The Court of Common Pleas for Fairfield county has jurisdiction of all civil actions wherein the relief, legal or equitable, severally and distinctly demanded, exceeds $500 and does not exceed $2,000. General Statutes, § 536.

The relief prayed for the cancellation of the deed and a reconveyance of the premises to the defendant upon payment of the amount due under the original contract of sale, and further for $2,000 damages. The amended counterclaim alleged that the premises were worth from $3,000 to $3,500, the balance due under the contract between $1,700 and $1,800, and hence the interest of the defendant in the premises was not to exceed $1,800. We have already pointed out that the relation between the parties to the contract was similar to that between mortgagor and mortgagee. The counterclaim *300 in effect seeks to redeem the premises from the plaintiff's claim therein. It is similar to a petition to redeem mortgaged premises and thereby obtain permission to pay money and remove an incumbrance thereon. The amount of the debt is by General Statutes, § 541, deemed to be the amount of the matter in demand and not the value of the mortgaged premises. Blakeslee v.Murphy, 44 Conn. 188, 195; Bridgeport v. Blinn,43 Conn. 274, 280. In this case the debt was within the jurisdiction of the court. Had the plaintiff sought to foreclose the defendant, the jurisdiction would have been determined by the debt due, which, in this case, was within the jurisdiction of the court. When the defendant seeks to redeem, the same remedy is open to him. The matter in demand in no event could be held to exceed the defendant's interest in the premises which he had released by his deed, and which he asks to have cancelled or a conveyance of the premises made to him upon payment of the amount due under the contract; and this interest was less in value than the maximum jurisdiction of the court, and so, too, was the tender provided for in the judgment. The motion to dismiss was properly denied.

The defendant's appeal assigns as error the inclusion by the court of interest subsequent to the tender.
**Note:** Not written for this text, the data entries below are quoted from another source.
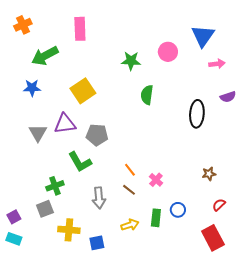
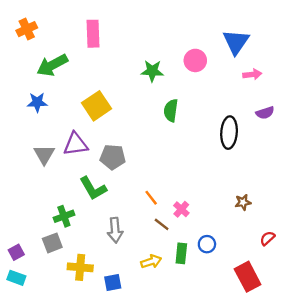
brown line: (129, 190) -> (162, 224), moved
red semicircle: (219, 205) -> (267, 238), moved

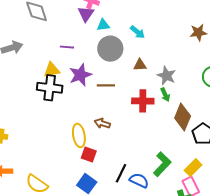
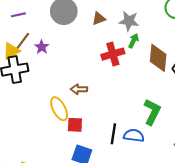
purple line: (67, 47) -> (18, 15), moved
purple star: (80, 75) -> (42, 47), size x0.6
brown line: (106, 85) -> (23, 41), moved, turned -36
green arrow: (165, 95) -> (134, 41), turned -112

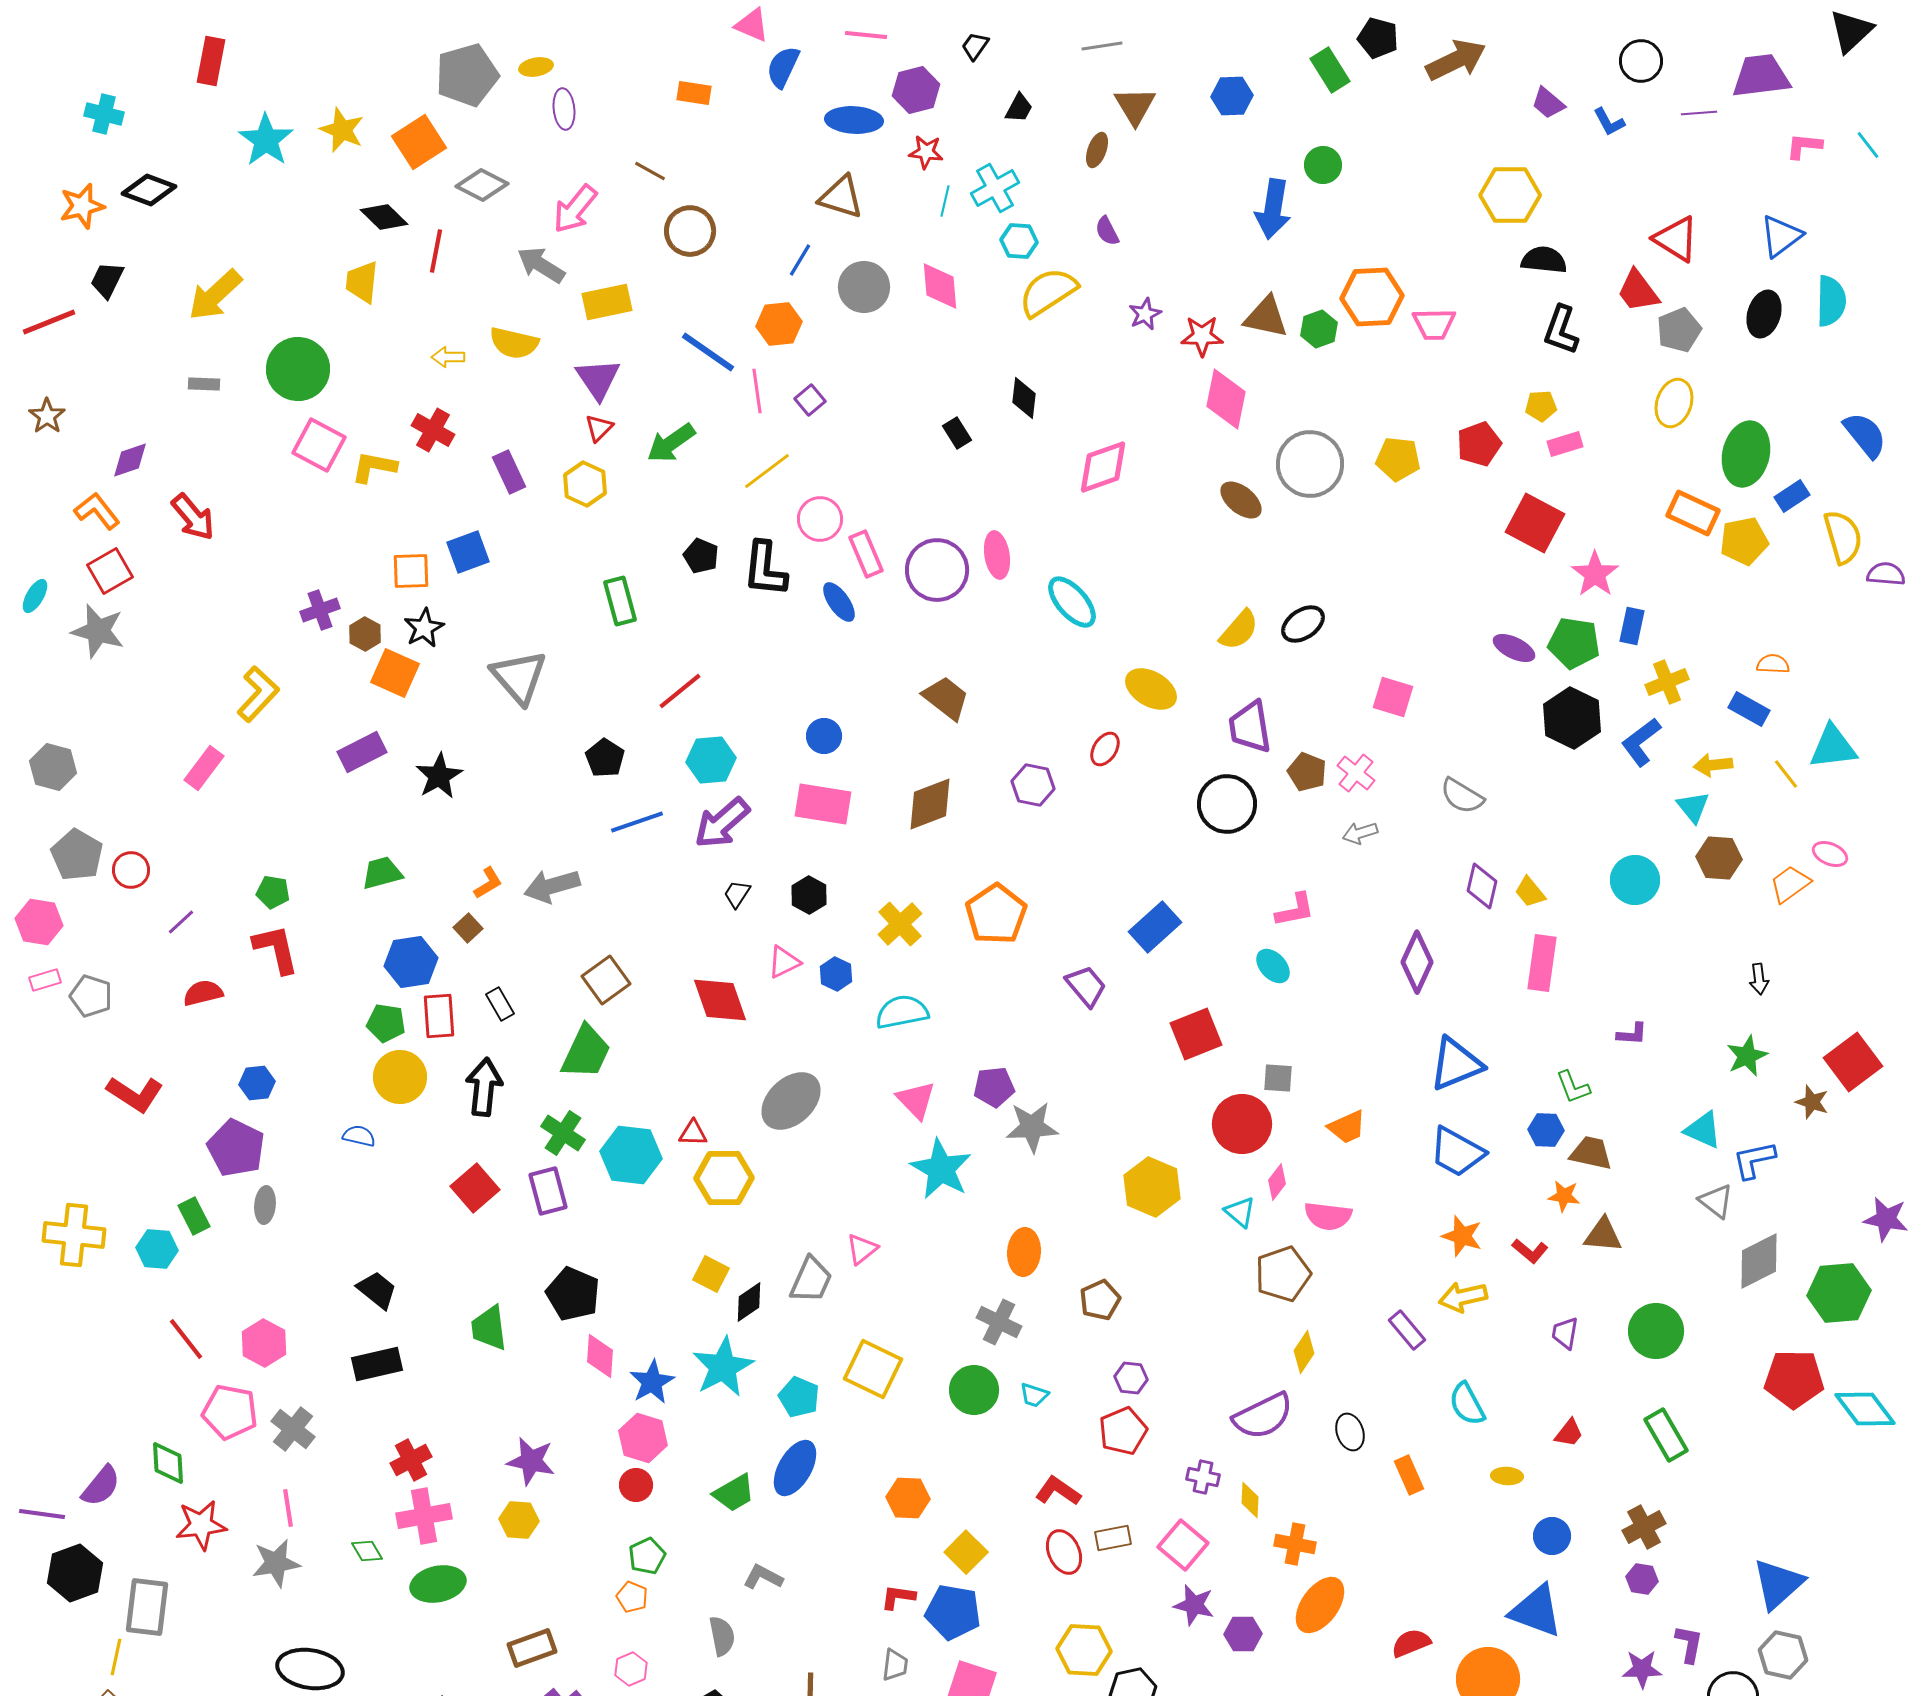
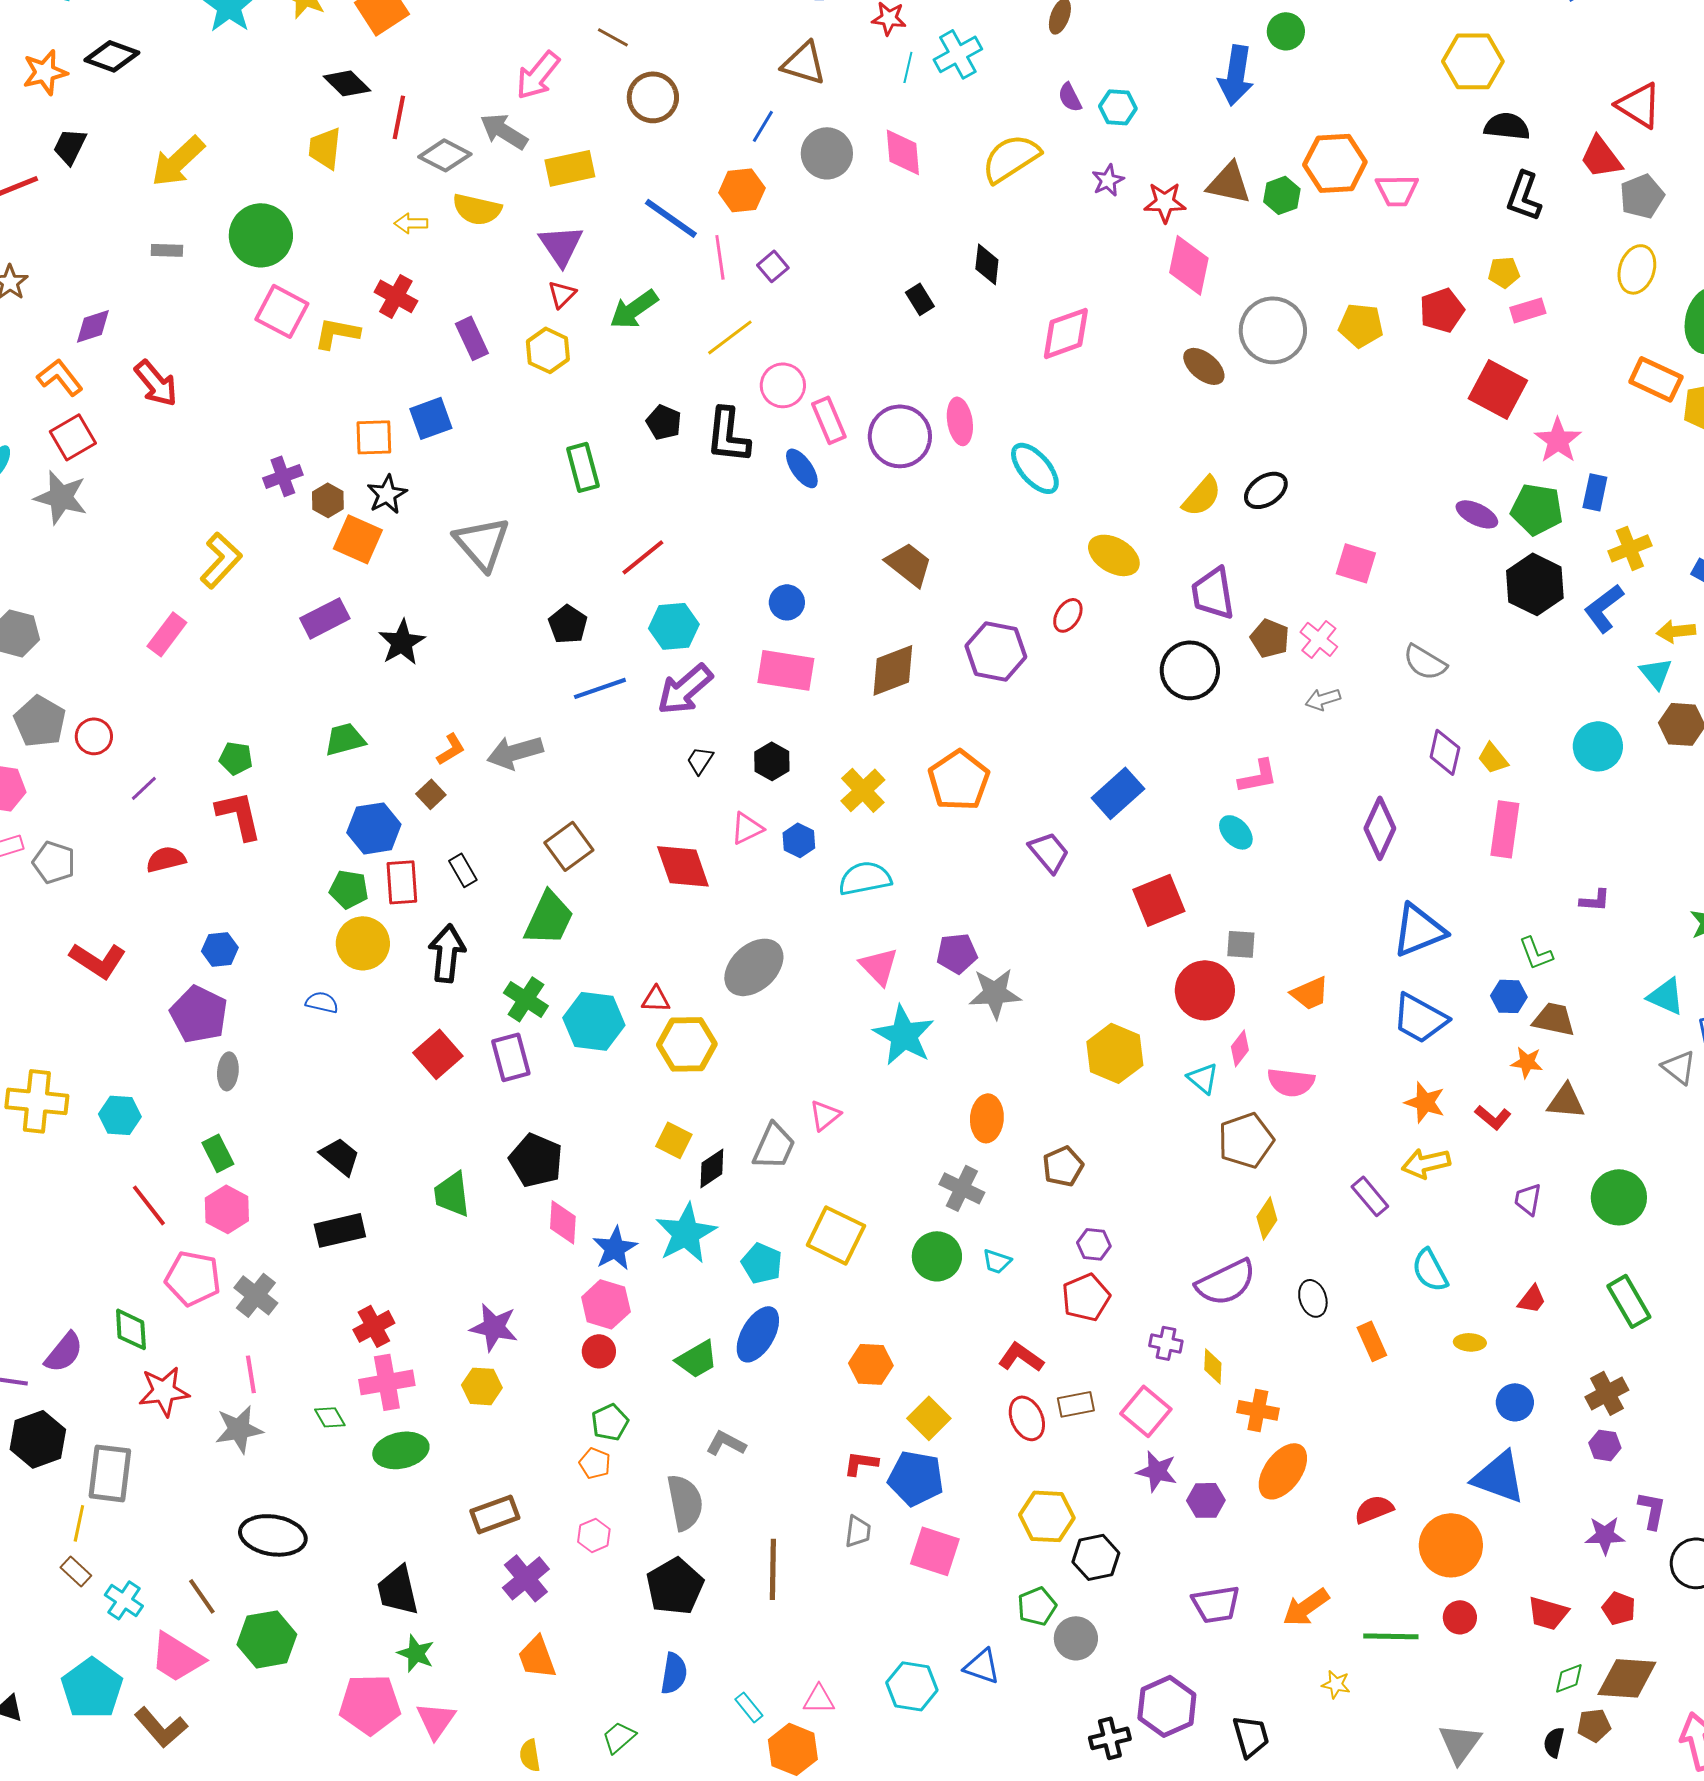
gray diamond: (482, 185) -> (445, 155), moved
cyan hexagon: (1019, 241) -> (1118, 107), moved
purple hexagon: (1033, 785) -> (996, 651), size x1.4
green rectangle: (194, 1216) -> (218, 1153), moved
gray semicircle: (722, 1636) -> (685, 1502), size x1.4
As a general rule a tender by a mortgagor to his mortgagee after forfeiture will stop interest, though the mortgagee refuses to receive the tender. But the mortgagor must pay the money into court or keep the tender good. Hunt on Tender (1903 Ed.) §§ 346, 347;Thayer v. Meeker, 86 Ill. 470, 474. If he holds the money tendered in hand, it is inequitable to compel him to lose the interest upon this, and thereafter, when his creditor is by the decree forced to accept it, be compelled to pay interest upon the tender. In this case the finding is that the defendant has been ready and willing to *301 pay the amount of the tender, but the subordinate facts, especially those detailed in the counterfinding, indicate that the defendant has not had the money in hand, nor lost the interest upon the amount tendered. The trial court no doubt concluded that it would be inequitable to permit the defendant to retain possession, lose no interest on the tender, and force the plaintiff to lose possession and interest. We cannot say that it was inequitable under the situation presented in this case to add interest upon the amount of the tender.

There is no error.

In this opinion the other judges concurred.